# portland



## tober (Aug 8, 2007)

I was just wondering if anybody had and suggestions onpdx


----------



## Rizzo (Aug 9, 2007)

Well ill be there.....you could come kick it with me and my friends......we just hang out and be cool.not much but its something to do....


----------



## tober (Aug 10, 2007)

*Rizzo wrote:*


> Well ill be there.....you could come kick it with me and my friends......we just hang out and be cool.not much but its something to do....

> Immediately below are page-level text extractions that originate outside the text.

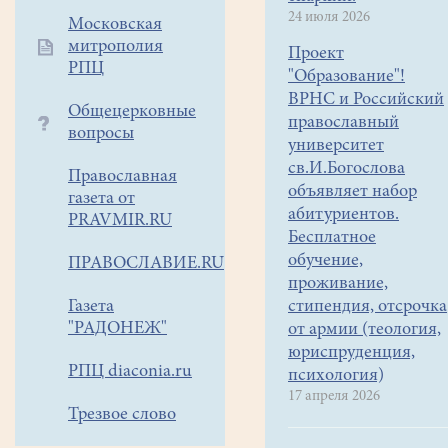
24 июля 2026
назначен
Московская
митрополия
священник
Проект
РПЦ
Виталий
"Образование"!
Александрович
ВРНС и Российский
Общецерковные
Глазов.
православный
вопросы
университет
Роман
св.И.Богослова
Православная
Петрович
объявляет набор
газета от
Сыркин
абитуриентов.
PRAVMIR.RU
Бесплатное
родился
обучение,
5
ПРАВОСЛАВИЕ.RU
проживание,
сентября
Газета
стипендия, отсрочка
1951
"РАДОНЕЖ"
от армии (теология,
года
юриспруденция,
в
РПЦ diaconia.ru
психология)
семье
17 апреля 2026
геологов
Трезвое слово
в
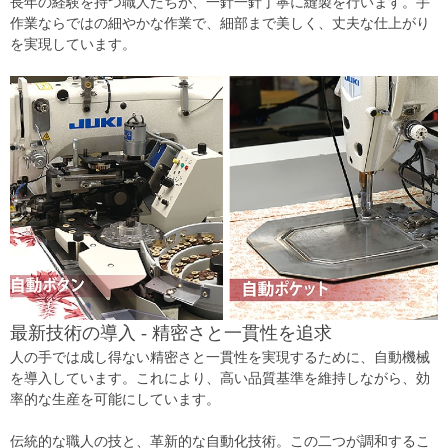
長年の経験を持つ職人たちが、一針一針丁寧に縫製を行います。手
作業ならではの細やかな作業で、細部まで美しく、丈夫な仕上がり
を実現しています。
最新技術の導入 - 精密さと一貫性を追求
人の手では成し得ない精密さと一貫性を実現するために、自動機械
を導入しています。これにより、高い品質基準を維持しながら、効
率的な生産を可能にしています。
伝統的な職人の技と、革新的な自動化技術。この二つが調和するこ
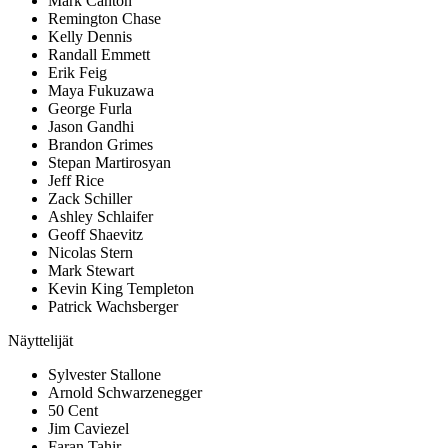
Mark Canton
Remington Chase
Kelly Dennis
Randall Emmett
Erik Feig
Maya Fukuzawa
George Furla
Jason Gandhi
Brandon Grimes
Stepan Martirosyan
Jeff Rice
Zack Schiller
Ashley Schlaifer
Geoff Shaevitz
Nicolas Stern
Mark Stewart
Kevin King Templeton
Patrick Wachsberger
Näyttelijät
Sylvester Stallone
Arnold Schwarzenegger
50 Cent
Jim Caviezel
Faran Tahir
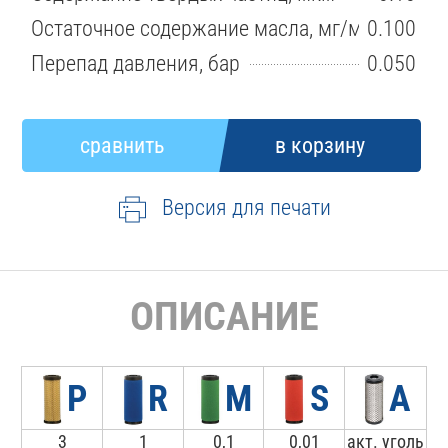
Остаточное содержание масла, мг/м3
0.100
Перепад давления, бар
0.050
Версия для печати
ОПИСАНИЕ
P
R
M
S
A
3
1
0,1
0,01
акт. уголь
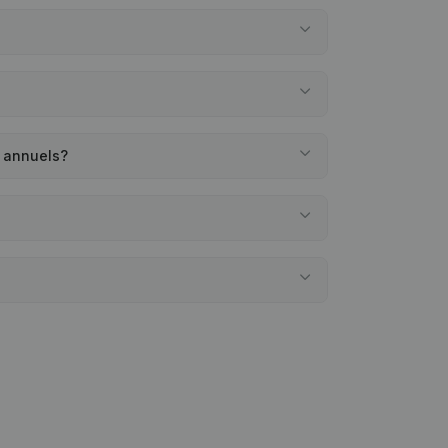
s annuels?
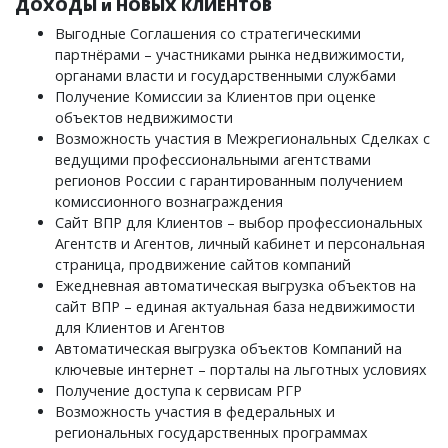
ДОХОДЫ и НОВЫХ КЛИЕНТОВ
Выгодные Соглашения со стратегическими
партнёрами – участниками рынка недвижимости,
органами власти и государственными службами
Получение Комиссии за Клиентов при оценке
объектов недвижимости
Возможность участия в Межрегиональных Сделках с
ведущими профессиональными агентствами
регионов России с гарантированным получением
комиссионного вознаграждения
Сайт ВПР для Клиентов – выбор профессиональных
Агентств и Агентов, личный кабинет и персональная
страница, продвижение сайтов компаний
Ежедневная автоматическая выгрузка объектов на
сайт ВПР – единая актуальная база недвижимости
для Клиентов и Агентов
Автоматическая выгрузка объектов Компаний на
ключевые интернет – порталы на льготных условиях
Получение доступа к сервисам РГР
Возможность участия в федеральных и
региональных государственных программах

yea probobly. keep in contact


----------



## tober (Aug 11, 2007)

http://s4.photobucket.com/albums/y149/t ... rtland.jpg


----------



## tober (Aug 19, 2007)

*ArrowInOre wrote:*


> I spent many many years in Portland, if you are going as a tourist, check out the downtown area, but if you plan on escaping for a night out, there are allllll kinds of great places to camp. If you get lost just remember, the river pretty much runs North / South. Have fun Portland is great. Oh and there are all sorts of public transportation there. Check out Powel's Books on Burnside, and across the street is the best fucking pizza ever, Rocco's. $5 should get you a huge slice and a big soda.-A:S



it's only $3.75. they must have lowered the price


----------



## Hoghead Bob (Aug 20, 2007)

*Widerstand wrote:*


> Portland is always filled with riders.



Dude don't bullshit people. I have yet to see a rider in Oregon!


----------